How many lines of the records hold the string "instalments"? Reply with the number alone.

# DATA
▼
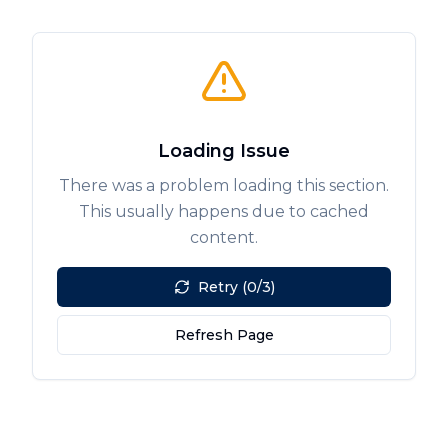
Loading Issue
There was a problem loading this section.
This usually happens due to cached
content.
Retry (0/3)
Refresh Page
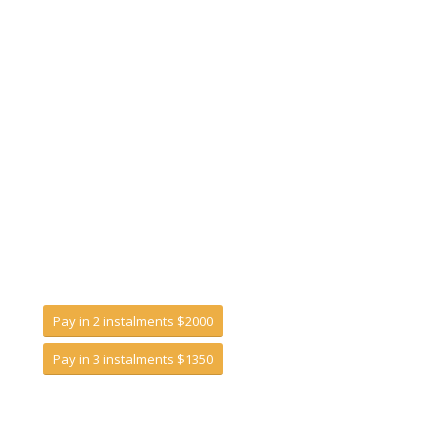
Pay in 2 instalments $2000
Pay in 3 instalments $1350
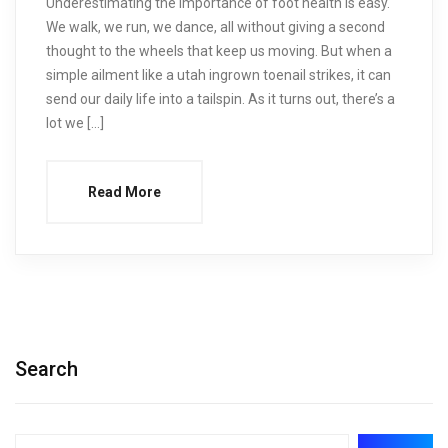
Underestimating the importance of foot health is easy.
We walk, we run, we dance, all without giving a second
thought to the wheels that keep us moving. But when a
simple ailment like a utah ingrown toenail strikes, it can
send our daily life into a tailspin. As it turns out, there’s a
lot we […]
Read More
Search
Search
▲
# TASK RESPONSE
2